- Opening Delimiter -

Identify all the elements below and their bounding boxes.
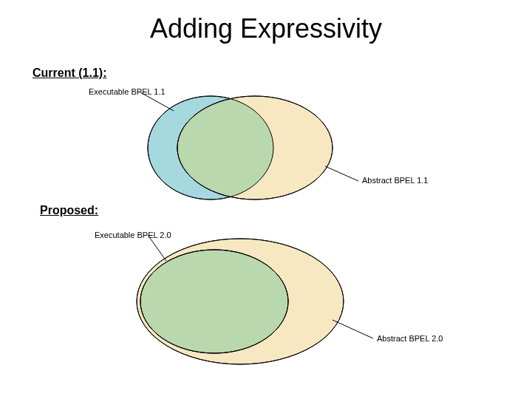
venn-proposed — [126, 235, 362, 368]
section-heading-proposed: Proposed: — [40, 204, 98, 217]
connector-abstract-11 — [325, 166, 358, 181]
connector-executable-11 — [140, 92, 174, 111]
ellipse-overlap-20 — [140, 250, 288, 353]
label-abstract-11: Abstract BPEL 1.1 — [362, 176, 428, 185]
page-title: Adding Expressivity — [0, 13, 532, 44]
venn-current — [133, 89, 347, 207]
connector-abstract-20 — [332, 320, 373, 338]
connector-executable-20 — [148, 235, 166, 261]
section-heading-current: Current (1.1): — [33, 66, 106, 80]
label-abstract-20: Abstract BPEL 2.0 — [377, 334, 443, 343]
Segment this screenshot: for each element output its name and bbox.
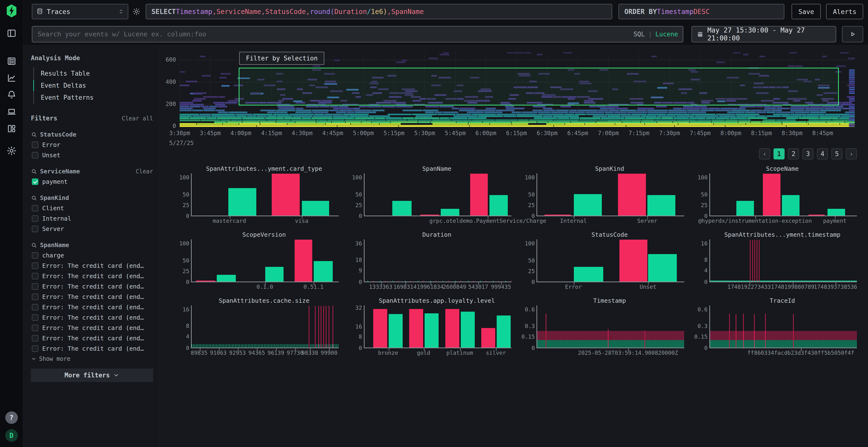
chart-bar xyxy=(763,174,780,215)
sidebar-toggle-icon[interactable] xyxy=(5,27,18,40)
alerts-button[interactable]: Alerts xyxy=(826,4,863,19)
chart-y-tick: 100 xyxy=(520,174,535,181)
checkbox[interactable] xyxy=(32,142,38,148)
source-settings-gear-icon[interactable] xyxy=(133,8,140,15)
chart-x-tick: 97730 xyxy=(287,350,303,356)
filter-option[interactable]: charge xyxy=(31,252,153,259)
filter-option[interactable]: Server xyxy=(31,226,153,232)
heatmap-x-tick: 6:45pm xyxy=(567,130,588,137)
analysis-mode-item[interactable]: Event Patterns xyxy=(34,92,153,104)
page-button[interactable]: 2 xyxy=(788,148,799,160)
heatmap-y-tick: 200 xyxy=(161,101,176,107)
heatmap-x-tick: 8:30pm xyxy=(782,130,803,137)
filters-title: Filters xyxy=(31,115,57,122)
filter-option[interactable]: Error: The credit card (end… xyxy=(31,345,153,352)
chart-title: Duration xyxy=(346,230,513,239)
checkbox[interactable] xyxy=(32,205,38,211)
page-button[interactable]: 4 xyxy=(817,148,828,160)
chart-spike xyxy=(793,314,794,347)
search-input[interactable] xyxy=(32,26,683,42)
checkbox[interactable] xyxy=(32,273,38,279)
analysis-mode-item[interactable]: Event Deltas xyxy=(34,79,153,92)
checkbox[interactable] xyxy=(32,152,38,159)
search-logs-icon[interactable] xyxy=(5,55,18,68)
chart-explorer-icon[interactable] xyxy=(5,71,18,85)
filter-option[interactable]: Internal xyxy=(31,215,153,222)
checkbox[interactable] xyxy=(32,263,38,269)
filter-option[interactable]: Error: The credit card (end… xyxy=(31,335,153,342)
clear-filter-link[interactable]: Clear xyxy=(136,168,153,175)
analysis-mode-item[interactable]: Results Table xyxy=(34,67,153,79)
clear-all-link[interactable]: Clear all xyxy=(122,115,153,122)
filter-option[interactable]: Error: The credit card (end… xyxy=(31,273,153,280)
checkbox[interactable] xyxy=(32,226,38,232)
filter-option[interactable]: Unset xyxy=(31,152,153,159)
sessions-laptop-icon[interactable] xyxy=(5,105,18,118)
chart-strip xyxy=(710,331,857,340)
checkbox[interactable] xyxy=(32,325,38,331)
filter-by-selection-button[interactable]: Filter by Selection xyxy=(239,52,324,65)
checkbox[interactable] xyxy=(32,335,38,342)
chart-x-tick: visa xyxy=(295,218,308,224)
run-query-button[interactable] xyxy=(842,26,863,42)
checkbox[interactable] xyxy=(32,215,38,222)
chart-spike xyxy=(333,306,333,347)
dashboards-icon[interactable] xyxy=(5,122,18,135)
filter-option[interactable]: Error xyxy=(31,141,153,148)
filter-option[interactable]: Error: The credit card (end… xyxy=(31,283,153,290)
filter-option[interactable]: Error: The credit card (end… xyxy=(31,324,153,332)
filter-option[interactable]: payment xyxy=(31,178,153,185)
page-next-button[interactable]: › xyxy=(846,148,857,160)
chart-x-tick: 2600849 xyxy=(443,284,466,290)
filter-option[interactable]: Error: The credit card (end… xyxy=(31,262,153,269)
page-button[interactable]: 3 xyxy=(802,148,813,160)
more-filters-button[interactable]: More filters xyxy=(31,369,153,382)
checkbox[interactable] xyxy=(32,252,38,259)
checkbox[interactable] xyxy=(32,345,38,352)
alerts-bell-icon[interactable] xyxy=(5,88,18,102)
checkbox[interactable] xyxy=(32,304,38,310)
checkbox[interactable] xyxy=(32,178,38,185)
filter-option[interactable]: Client xyxy=(31,205,153,212)
filter-group-header: StatusCode xyxy=(31,131,153,138)
chart-bar xyxy=(461,312,475,347)
settings-gear-icon[interactable] xyxy=(5,144,18,158)
page-prev-button[interactable]: ‹ xyxy=(759,148,770,160)
checkbox[interactable] xyxy=(32,314,38,321)
toggle-divider: | xyxy=(648,31,652,38)
chevron-up-down-icon xyxy=(118,9,124,14)
selection-rectangle[interactable] xyxy=(239,68,839,106)
show-more-link[interactable]: Show more xyxy=(31,355,153,362)
checkbox[interactable] xyxy=(32,294,38,300)
page-button[interactable]: 1 xyxy=(774,148,784,160)
save-button[interactable]: Save xyxy=(792,4,821,19)
help-button[interactable]: ? xyxy=(5,411,18,424)
date-range-picker[interactable]: May 27 15:30:00 - May 27 21:00:00 xyxy=(691,26,836,42)
heatmap-plot[interactable]: Filter by Selection xyxy=(180,52,855,127)
page-button[interactable]: 5 xyxy=(831,148,842,160)
hyperdx-logo-icon[interactable] xyxy=(6,4,18,18)
chart-bar xyxy=(648,254,677,281)
filter-option-label: Error: The credit card (end… xyxy=(42,304,144,311)
select-query-input[interactable]: SELECT Timestamp,ServiceName,StatusCode,… xyxy=(146,4,612,19)
filter-option-label: Unset xyxy=(42,152,60,159)
filter-option[interactable]: Error: The credit card (end… xyxy=(31,294,153,300)
query-token: ) xyxy=(383,8,387,16)
chart-bar xyxy=(828,209,845,215)
chart-x-tick: payment xyxy=(823,218,846,224)
pagination: ‹12345› xyxy=(159,148,868,160)
sql-toggle[interactable]: SQL xyxy=(633,31,645,38)
filter-option[interactable]: Error: The credit card (end… xyxy=(31,304,153,311)
order-by-input[interactable]: ORDER BY Timestamp DESC xyxy=(618,4,784,19)
checkbox[interactable] xyxy=(32,283,38,290)
heatmap-y-tick: 600 xyxy=(161,56,176,63)
source-select[interactable]: Traces xyxy=(32,4,128,19)
chart-x-tick: 2025-05-28T03:59:14.900820000Z xyxy=(578,350,678,356)
chart-y-tick: 0.6 xyxy=(520,306,535,313)
lucene-toggle[interactable]: Lucene xyxy=(655,31,678,38)
chart-bar xyxy=(294,240,312,281)
chart-plot: 16840 xyxy=(191,305,339,348)
avatar[interactable]: D xyxy=(5,429,18,442)
filter-option[interactable]: Error: The credit card (end… xyxy=(31,314,153,321)
chart-plot: 16840 xyxy=(709,239,857,282)
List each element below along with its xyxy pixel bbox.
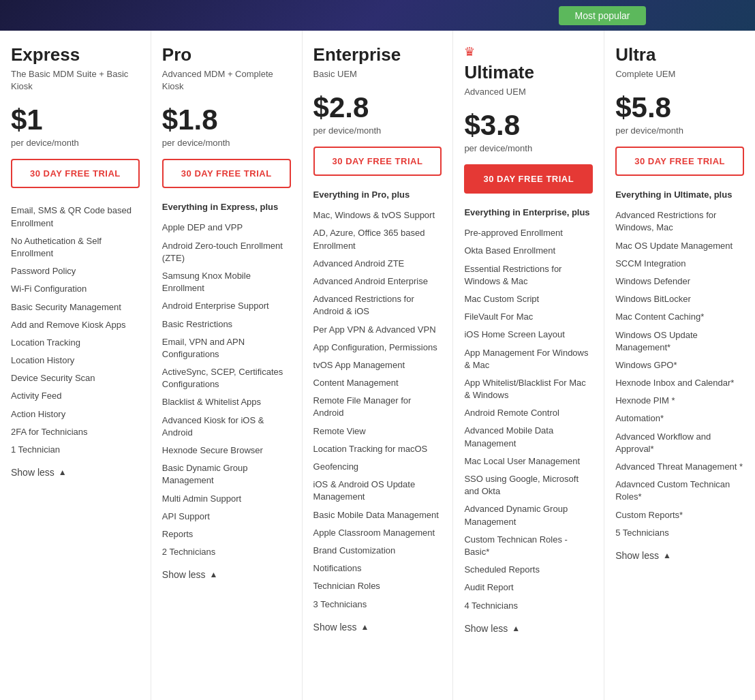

- Closing Delimiter -

* Try it *
Apart from its pictures, the material above should be repeated exactly.

* Response *
Identify all the elements below and their bounding boxes.
venn-proposed — [126, 235, 362, 368]
section-heading-proposed: Proposed: — [40, 204, 98, 217]
connector-abstract-11 — [325, 166, 358, 181]
connector-executable-11 — [140, 92, 174, 111]
ellipse-overlap-20 — [140, 250, 288, 353]
label-abstract-11: Abstract BPEL 1.1 — [362, 176, 428, 185]
page-title: Adding Expressivity — [0, 13, 532, 44]
venn-current — [133, 89, 347, 207]
connector-abstract-20 — [332, 320, 373, 338]
connector-executable-20 — [148, 235, 166, 261]
section-heading-current: Current (1.1): — [33, 66, 106, 80]
label-abstract-20: Abstract BPEL 2.0 — [377, 334, 443, 343]
Segment this screenshot: for each element output its name and bbox.
chart-bar xyxy=(763,174,780,215)
sidebar-toggle-icon[interactable] xyxy=(5,27,18,40)
alerts-button[interactable]: Alerts xyxy=(826,4,863,19)
chart-y-tick: 100 xyxy=(520,174,535,181)
checkbox[interactable] xyxy=(32,142,38,148)
source-settings-gear-icon[interactable] xyxy=(133,8,140,15)
chart-x-tick: 97730 xyxy=(287,350,303,356)
filter-option[interactable]: charge xyxy=(31,252,153,259)
filter-option[interactable]: Server xyxy=(31,226,153,232)
heatmap-x-tick: 6:45pm xyxy=(567,130,588,137)
analysis-mode-item[interactable]: Event Patterns xyxy=(34,92,153,104)
page-button[interactable]: 2 xyxy=(788,148,799,160)
heatmap-y-tick: 200 xyxy=(161,101,176,107)
heatmap-x-tick: 8:30pm xyxy=(782,130,803,137)
filters-title: Filters xyxy=(31,115,57,122)
filter-option[interactable]: Error: The credit card (end… xyxy=(31,345,153,352)
chart-title: Duration xyxy=(346,230,513,239)
checkbox[interactable] xyxy=(32,205,38,211)
page-button[interactable]: 4 xyxy=(817,148,828,160)
chart-spike xyxy=(793,314,794,347)
search-input[interactable] xyxy=(32,26,683,42)
checkbox[interactable] xyxy=(32,273,38,279)
analysis-mode-item[interactable]: Event Deltas xyxy=(34,79,153,92)
checkbox[interactable] xyxy=(32,152,38,159)
search-logs-icon[interactable] xyxy=(5,55,18,68)
chart-explorer-icon[interactable] xyxy=(5,71,18,85)
filter-option[interactable]: Internal xyxy=(31,215,153,222)
checkbox[interactable] xyxy=(32,263,38,269)
filter-option[interactable]: Error: The credit card (end… xyxy=(31,335,153,342)
clear-filter-link[interactable]: Clear xyxy=(136,168,153,175)
analysis-mode-item[interactable]: Results Table xyxy=(34,67,153,79)
clear-all-link[interactable]: Clear all xyxy=(122,115,153,122)
filter-option[interactable]: Error: The credit card (end… xyxy=(31,273,153,280)
checkbox[interactable] xyxy=(32,226,38,232)
filter-option[interactable]: Unset xyxy=(31,152,153,159)
sessions-laptop-icon[interactable] xyxy=(5,105,18,118)
chart-strip xyxy=(710,331,857,340)
checkbox[interactable] xyxy=(32,325,38,331)
filter-by-selection-button[interactable]: Filter by Selection xyxy=(239,52,324,65)
checkbox[interactable] xyxy=(32,335,38,342)
chart-x-tick: visa xyxy=(295,218,308,224)
run-query-button[interactable] xyxy=(842,26,863,42)
checkbox[interactable] xyxy=(32,215,38,222)
chart-spike xyxy=(333,306,333,347)
dashboards-icon[interactable] xyxy=(5,122,18,135)
filter-option[interactable]: Error xyxy=(31,141,153,148)
filter-option[interactable]: Error: The credit card (end… xyxy=(31,283,153,290)
filter-option[interactable]: Error: The credit card (end… xyxy=(31,324,153,332)
filter-option[interactable]: payment xyxy=(31,178,153,185)
page-next-button[interactable]: › xyxy=(846,148,857,160)
chart-x-tick: 2600849 xyxy=(443,284,466,290)
filter-option[interactable]: Error: The credit card (end… xyxy=(31,262,153,269)
page-button[interactable]: 3 xyxy=(802,148,813,160)
more-filters-button[interactable]: More filters xyxy=(31,369,153,382)
checkbox[interactable] xyxy=(32,252,38,259)
checkbox[interactable] xyxy=(32,345,38,352)
alerts-bell-icon[interactable] xyxy=(5,88,18,102)
checkbox[interactable] xyxy=(32,304,38,310)
checkbox[interactable] xyxy=(32,178,38,185)
filter-option[interactable]: Client xyxy=(31,205,153,212)
filter-group-header: StatusCode xyxy=(31,131,153,138)
chart-bar xyxy=(461,312,475,347)
settings-gear-icon[interactable] xyxy=(5,144,18,158)
page-prev-button[interactable]: ‹ xyxy=(759,148,770,160)
checkbox[interactable] xyxy=(32,314,38,321)
toggle-divider: | xyxy=(648,31,652,38)
chevron-up-down-icon xyxy=(118,9,124,14)
selection-rectangle[interactable] xyxy=(239,68,839,106)
show-more-link[interactable]: Show more xyxy=(31,355,153,362)
checkbox[interactable] xyxy=(32,294,38,300)
page-button[interactable]: 1 xyxy=(774,148,784,160)
save-button[interactable]: Save xyxy=(792,4,821,19)
help-button[interactable]: ? xyxy=(5,411,18,424)
date-range-picker[interactable]: May 27 15:30:00 - May 27 21:00:00 xyxy=(691,26,836,42)
heatmap-plot[interactable]: Filter by Selection xyxy=(180,52,855,127)
page-button[interactable]: 5 xyxy=(831,148,842,160)
hyperdx-logo-icon[interactable] xyxy=(6,4,18,18)
chart-bar xyxy=(648,254,677,281)
filter-option-label: Error: The credit card (end… xyxy=(42,304,144,311)
select-query-input[interactable]: SELECT Timestamp,ServiceName,StatusCode,… xyxy=(146,4,612,19)
filter-option-label: Unset xyxy=(42,152,60,159)
filter-option[interactable]: Error: The credit card (end… xyxy=(31,294,153,300)
query-token: ) xyxy=(383,8,387,16)
chart-bar xyxy=(828,209,845,215)
chart-x-tick: payment xyxy=(823,218,846,224)
pagination: ‹12345› xyxy=(159,148,868,160)
sql-toggle[interactable]: SQL xyxy=(633,31,645,38)
filter-option[interactable]: Error: The credit card (end… xyxy=(31,304,153,311)
order-by-input[interactable]: ORDER BY Timestamp DESC xyxy=(618,4,784,19)
checkbox[interactable] xyxy=(32,283,38,290)
heatmap-y-tick: 600 xyxy=(161,56,176,63)
source-select[interactable]: Traces xyxy=(32,4,128,19)
chart-x-tick: 2025-05-28T03:59:14.900820000Z xyxy=(578,350,678,356)
chart-y-tick: 0.6 xyxy=(520,306,535,313)
lucene-toggle[interactable]: Lucene xyxy=(655,31,678,38)
chart-bar xyxy=(294,240,312,281)
chart-plot: 16840 xyxy=(191,305,339,348)
avatar[interactable]: D xyxy=(5,429,18,442)
filter-option[interactable]: Error: The credit card (end… xyxy=(31,314,153,321)
chart-plot: 16840 xyxy=(709,239,857,282)
List each element below along with its xyxy pixel bbox.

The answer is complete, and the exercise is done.